[The Svedberg seminar] – Female sex hormones and the human microbiome
September 18 @ 15:15 – 16:15 CEST
Department of Medical Biochemistry and Microbiology, UU
Luisa Hugerth has a background in molecular biology and biomedicine, but got her PhD in 2016 at KTH Royal Institute of Technology with an analysis of microbial community time-series in the Baltic Sea. After that, Dr.

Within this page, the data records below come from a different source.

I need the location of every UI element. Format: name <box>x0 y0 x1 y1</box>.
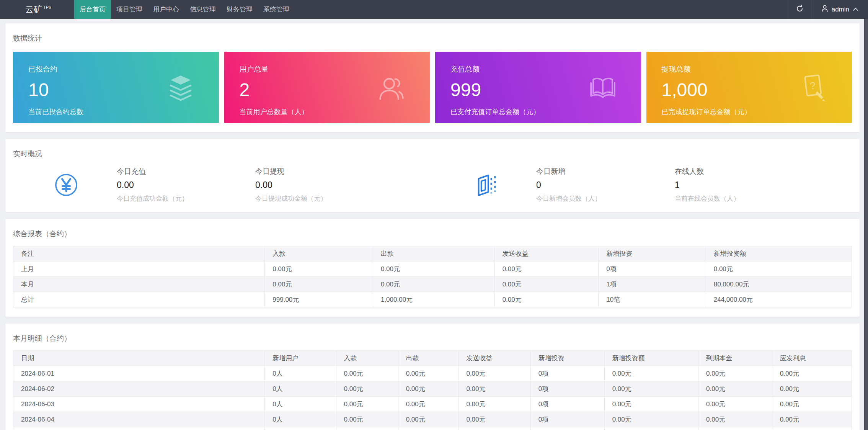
table-cell: 2024-06-04 <box>13 412 265 427</box>
realtime-stat-label: 今日新增 <box>536 167 675 177</box>
table-cell: 0.00元 <box>772 381 852 397</box>
realtime-stat-caption: 当前在线会员数（人） <box>675 194 813 203</box>
table-cell: 0人 <box>265 397 336 412</box>
detail-table: 日期新增用户入款出款发送收益新增投资新增投资额到期本金应发利息2024-06-0… <box>13 350 852 430</box>
table-cell: 0项 <box>530 397 604 412</box>
table-header-cell: 新增投资 <box>530 351 604 366</box>
table-cell: 0.00元 <box>772 366 852 381</box>
chevron-up-icon <box>852 6 859 13</box>
table-header-cell: 应发利息 <box>772 351 852 366</box>
realtime-stat: 今日新增0今日新增会员数（人） <box>536 167 675 203</box>
table-cell: 2024-06-03 <box>13 397 265 412</box>
building-icon <box>474 173 498 197</box>
table-cell: 0项 <box>530 366 604 381</box>
table-cell: 本月 <box>13 277 265 292</box>
book-icon <box>588 73 617 102</box>
realtime-stat: 在线人数1当前在线会员数（人） <box>675 167 813 203</box>
table-row: 总计999.00元1,000.00元0.00元10笔244,000.00元 <box>13 292 852 307</box>
detail-panel: 本月明细（合约） 日期新增用户入款出款发送收益新增投资新增投资额到期本金应发利息… <box>5 324 860 430</box>
stat-card-3: 提现总额1,000已完成提现订单总金额（元）? <box>646 52 852 123</box>
stat-card-caption: 当前用户总数量（人） <box>240 107 415 116</box>
table-cell: 0.00元 <box>458 397 530 412</box>
table-cell: 0.00元 <box>336 427 398 430</box>
summary-table: 备注入款出款发送收益新增投资新增投资额上月0.00元0.00元0.00元0项0.… <box>13 246 852 307</box>
table-cell: 0.00元 <box>398 381 458 397</box>
table-cell: 0.00元 <box>265 277 373 292</box>
stat-card-2: 充值总额999已支付充值订单总金额（元） <box>435 52 641 123</box>
table-cell: 0.00元 <box>494 292 599 307</box>
table-cell: 总计 <box>13 292 265 307</box>
table-cell: 0.00元 <box>494 262 599 277</box>
realtime-stat-value: 0.00 <box>117 180 255 190</box>
table-row: 本月0.00元0.00元0.00元1项80,000.00元 <box>13 277 852 292</box>
nav-tab-3[interactable]: 信息管理 <box>184 0 221 19</box>
refresh-button[interactable] <box>788 0 811 19</box>
nav-tab-4[interactable]: 财务管理 <box>221 0 258 19</box>
app-logo-version: TP6 <box>43 5 51 10</box>
nav-tab-0[interactable]: 后台首页 <box>74 0 111 19</box>
table-cell: 2024-06-01 <box>13 366 265 381</box>
table-header-row: 日期新增用户入款出款发送收益新增投资新增投资额到期本金应发利息 <box>13 351 852 366</box>
stat-cards: 已投合约10当前已投合约总数用户总量2当前用户总数量（人）充值总额999已支付充… <box>13 52 852 123</box>
app-logo-text: 云矿 <box>25 4 42 15</box>
table-cell: 0人 <box>265 412 336 427</box>
table-cell: 0.00元 <box>398 412 458 427</box>
refresh-icon <box>796 5 804 14</box>
table-cell: 0.00元 <box>698 397 772 412</box>
table-cell: 0.00元 <box>265 262 373 277</box>
summary-panel-title: 综合报表（合约） <box>13 229 852 239</box>
table-header-cell: 新增用户 <box>265 351 336 366</box>
realtime-stat-caption: 今日新增会员数（人） <box>536 194 675 203</box>
stat-card-1: 用户总量2当前用户总数量（人） <box>224 52 430 123</box>
table-header-cell: 入款 <box>336 351 398 366</box>
table-cell: 1项 <box>599 277 706 292</box>
table-row: 2024-06-050人0.00元0.00元0.00元0项0.00元0.00元0… <box>13 427 852 430</box>
table-row: 上月0.00元0.00元0.00元0项0.00元 <box>13 262 852 277</box>
table-cell: 0.00元 <box>604 397 698 412</box>
table-cell: 0.00元 <box>604 381 698 397</box>
yen-circle-icon <box>54 173 78 197</box>
table-cell: 0人 <box>265 427 336 430</box>
page-scrollbar[interactable] <box>864 0 868 430</box>
table-cell: 0.00元 <box>458 412 530 427</box>
realtime-stat-label: 今日提现 <box>255 167 394 177</box>
table-header-cell: 新增投资额 <box>706 246 852 262</box>
realtime-row: 今日充值0.00今日充值成功金额（元）今日提现0.00今日提现成功金额（元）今日… <box>13 167 852 203</box>
table-cell: 0.00元 <box>398 397 458 412</box>
stats-panel: 数据统计 已投合约10当前已投合约总数用户总量2当前用户总数量（人）充值总额99… <box>5 23 860 132</box>
layers-icon <box>166 73 195 102</box>
nav-tab-5[interactable]: 系统管理 <box>258 0 295 19</box>
realtime-stat-value: 0 <box>536 180 675 190</box>
doc-edit-icon: ? <box>799 73 828 102</box>
svg-text:?: ? <box>809 80 816 92</box>
main-menu: 后台首页项目管理用户中心信息管理财务管理系统管理 <box>74 0 295 19</box>
realtime-panel: 实时概况 今日充值0.00今日充值成功金额（元）今日提现0.00今日提现成功金额… <box>5 139 860 212</box>
table-cell: 0.00元 <box>604 366 698 381</box>
table-cell: 0.00元 <box>772 412 852 427</box>
table-cell: 0.00元 <box>772 427 852 430</box>
page-body: 数据统计 已投合约10当前已投合约总数用户总量2当前用户总数量（人）充值总额99… <box>0 19 868 430</box>
table-header-cell: 出款 <box>398 351 458 366</box>
app-logo: 云矿 TP6 <box>0 0 74 19</box>
table-cell: 0.00元 <box>458 381 530 397</box>
stat-card-caption: 当前已投合约总数 <box>28 107 204 116</box>
realtime-stat-label: 今日充值 <box>117 167 255 177</box>
table-cell: 0项 <box>599 262 706 277</box>
table-header-cell: 日期 <box>13 351 265 366</box>
summary-panel: 综合报表（合约） 备注入款出款发送收益新增投资新增投资额上月0.00元0.00元… <box>5 219 860 317</box>
table-cell: 0.00元 <box>494 277 599 292</box>
table-cell: 0.00元 <box>373 262 494 277</box>
users-icon <box>377 73 406 102</box>
table-cell: 80,000.00元 <box>706 277 852 292</box>
table-cell: 0.00元 <box>336 412 398 427</box>
realtime-stat-caption: 今日提现成功金额（元） <box>255 194 394 203</box>
user-menu[interactable]: admin <box>811 0 868 19</box>
table-cell: 0.00元 <box>604 412 698 427</box>
table-cell: 0.00元 <box>698 381 772 397</box>
nav-tab-2[interactable]: 用户中心 <box>148 0 184 19</box>
navbar-right: admin <box>788 0 868 19</box>
table-cell: 10笔 <box>599 292 706 307</box>
table-header-cell: 新增投资 <box>599 246 706 262</box>
table-cell: 0.00元 <box>373 277 494 292</box>
nav-tab-1[interactable]: 项目管理 <box>111 0 148 19</box>
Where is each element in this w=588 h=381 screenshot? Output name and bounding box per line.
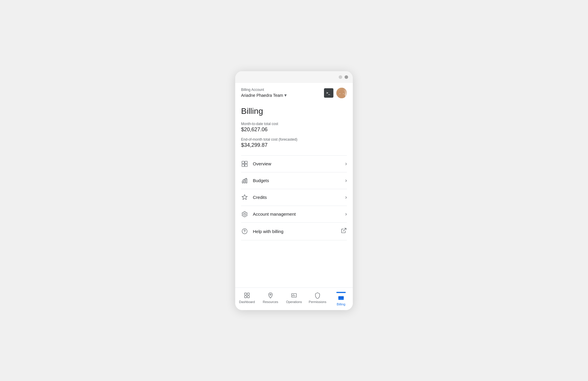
svg-text:>_: >_ (326, 91, 330, 95)
menu-item-overview[interactable]: Overview › (241, 156, 347, 172)
svg-rect-8 (242, 161, 244, 163)
mtd-cost-item: Month-to-date total cost $20,627.06 (241, 122, 347, 133)
svg-point-16 (244, 232, 245, 232)
overview-icon (241, 160, 248, 167)
menu-label-overview: Overview (253, 161, 345, 166)
menu-item-budgets[interactable]: Budgets › (241, 172, 347, 189)
header-actions: >_ (324, 88, 347, 98)
external-link-icon (340, 227, 347, 235)
main-content: Billing Month-to-date total cost $20,627… (235, 102, 353, 240)
help-icon (241, 228, 248, 235)
gear-icon (241, 211, 248, 218)
menu-item-account-management[interactable]: Account management › (241, 206, 347, 223)
menu-label-credits: Credits (253, 195, 345, 200)
svg-point-5 (340, 91, 343, 92)
svg-point-2 (338, 90, 345, 96)
svg-rect-9 (245, 161, 247, 163)
billing-account-label: Billing Account (241, 88, 287, 92)
credits-icon (241, 194, 248, 201)
permissions-nav-icon (314, 292, 321, 299)
permissions-nav-label: Permissions (309, 300, 326, 304)
svg-rect-11 (245, 164, 247, 166)
eom-cost-value: $34,299.87 (241, 142, 347, 148)
svg-rect-10 (242, 164, 244, 166)
svg-rect-12 (242, 181, 243, 183)
svg-rect-13 (244, 180, 245, 183)
svg-point-4 (340, 91, 343, 94)
nav-item-resources[interactable]: Resources (259, 290, 282, 308)
cost-section: Month-to-date total cost $20,627.06 End-… (241, 122, 347, 148)
dashboard-nav-label: Dashboard (239, 300, 255, 304)
nav-item-dashboard[interactable]: Dashboard (235, 290, 259, 308)
svg-rect-14 (246, 179, 247, 183)
terminal-icon: >_ (325, 89, 332, 97)
nav-item-operations[interactable]: Operations (282, 290, 306, 308)
menu-list: Overview › Budgets › (241, 155, 347, 240)
header: Billing Account Ariadne Phaedra Team ▾ >… (235, 83, 353, 102)
menu-item-credits[interactable]: Credits › (241, 189, 347, 206)
chevron-right-icon-4: › (345, 211, 347, 217)
operations-nav-label: Operations (286, 300, 302, 304)
avatar-image (336, 88, 347, 98)
mtd-cost-label: Month-to-date total cost (241, 122, 347, 126)
operations-nav-icon (290, 292, 298, 299)
phone-dot-2 (345, 75, 348, 79)
bottom-nav: Dashboard Resources Operat (235, 287, 353, 310)
menu-label-help-with-billing: Help with billing (253, 229, 340, 234)
chevron-down-icon: ▾ (284, 92, 287, 98)
svg-rect-19 (247, 293, 249, 295)
billing-active-indicator (336, 292, 346, 293)
dashboard-nav-icon (243, 292, 250, 299)
resources-nav-icon (267, 292, 274, 299)
chevron-right-icon-2: › (345, 177, 347, 184)
svg-rect-23 (292, 293, 297, 297)
menu-item-help-with-billing[interactable]: Help with billing (241, 223, 347, 240)
phone-top-bar (235, 71, 353, 83)
svg-rect-18 (245, 293, 247, 295)
svg-point-22 (270, 294, 271, 295)
billing-nav-label: Billing (337, 302, 345, 306)
svg-rect-21 (247, 296, 249, 298)
chevron-right-icon: › (345, 161, 347, 167)
svg-rect-6 (340, 91, 343, 92)
svg-rect-20 (245, 296, 247, 298)
billing-account-info: Billing Account Ariadne Phaedra Team ▾ (241, 88, 287, 98)
svg-rect-3 (340, 93, 344, 96)
nav-item-permissions[interactable]: Permissions (306, 290, 329, 308)
eom-cost-item: End-of-month total cost (forecasted) $34… (241, 137, 347, 148)
terminal-button[interactable]: >_ (324, 88, 333, 98)
nav-item-billing[interactable]: Billing (329, 290, 353, 308)
budgets-icon (241, 177, 248, 184)
menu-label-budgets: Budgets (253, 178, 345, 183)
page-title: Billing (241, 107, 347, 116)
resources-nav-label: Resources (263, 300, 278, 304)
menu-label-account-management: Account management (253, 212, 345, 217)
avatar[interactable] (336, 88, 347, 98)
mtd-cost-value: $20,627.06 (241, 127, 347, 133)
billing-account-name[interactable]: Ariadne Phaedra Team ▾ (241, 92, 287, 98)
eom-cost-label: End-of-month total cost (forecasted) (241, 137, 347, 142)
svg-rect-7 (341, 93, 343, 94)
chevron-right-icon-3: › (345, 194, 347, 200)
phone-container: Billing Account Ariadne Phaedra Team ▾ >… (235, 71, 353, 310)
svg-line-17 (343, 228, 346, 231)
billing-nav-icon (338, 294, 345, 301)
svg-rect-28 (338, 297, 344, 298)
phone-dot-1 (339, 75, 342, 79)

Hugerth spent 6 years at the Centre for Translational Microbiome Research in Karolinska Institutet, where she studied the human microbiome in functional bowel disorders, before becoming deeply involved in research on the microbiome of pregnant and non-pregnant women. Since 2022, she is a DDLS fellow in epidemiology and biology of infection at Uppsala University’s Department of Medical Biochemistry and Microbiology, Imbim
Female sex hormones and the human microbiome
Estrogen and progesterone have pleitropic effects throughout the body. This includes mucosal surfaces and the diverse microbial communities that inhabit them. Microbiota can enhance or dampen these effects, thereby acting as risk mediating factors for various diseases, most notably gynecologic and periodontal inflammation. The vaginal microbiota has been epidemiologically linked to various outcomes, from STI acquisition to preterm birth. The oral microbiota has also been causally linked to as disparate outcomes as preterm birth and newly onset depression. Here, I will present ongoing work on the interplay between endogenous and exhogenous hormones on the oral, vaginal and gut microbiome, in women with a regular menstrual cycle as well as pregnant women. Additionally, since both sex hormones and the gut microbiome are implicated in mood disorders, I will touch upon the gut-brain axis in relation to pregnancy nausea and perinatal depression.